=== EXERCISE DESCRIPTION ===
Which lines of the data below hold "bigbasssplash"? Copy each of them.

*** Block opens ***

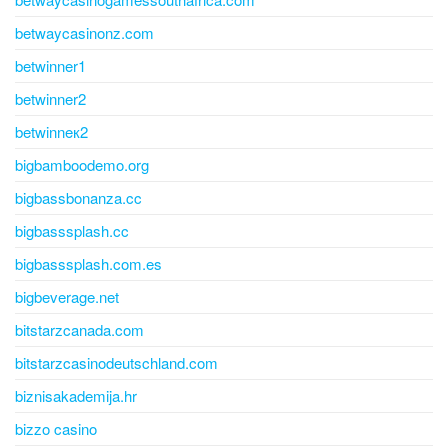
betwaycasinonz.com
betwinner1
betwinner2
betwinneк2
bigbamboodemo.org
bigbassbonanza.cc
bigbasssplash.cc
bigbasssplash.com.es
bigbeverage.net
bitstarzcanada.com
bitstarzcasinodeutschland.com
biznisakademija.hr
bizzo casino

*** Block closes ***
*** Block opens ***

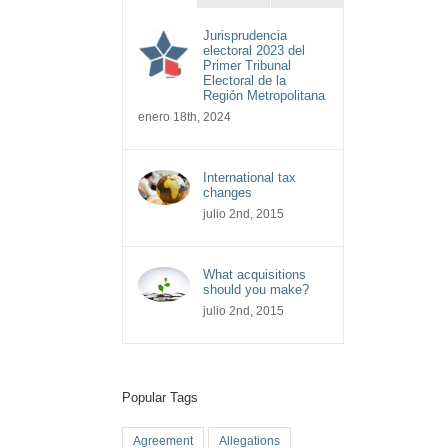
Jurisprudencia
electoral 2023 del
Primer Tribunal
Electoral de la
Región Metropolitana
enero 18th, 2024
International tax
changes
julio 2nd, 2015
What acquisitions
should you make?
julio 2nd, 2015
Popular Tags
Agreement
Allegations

*** Block closes ***

=== SOLUTION TO THIS TASK ===
bigbasssplash.cc
bigbasssplash.com.es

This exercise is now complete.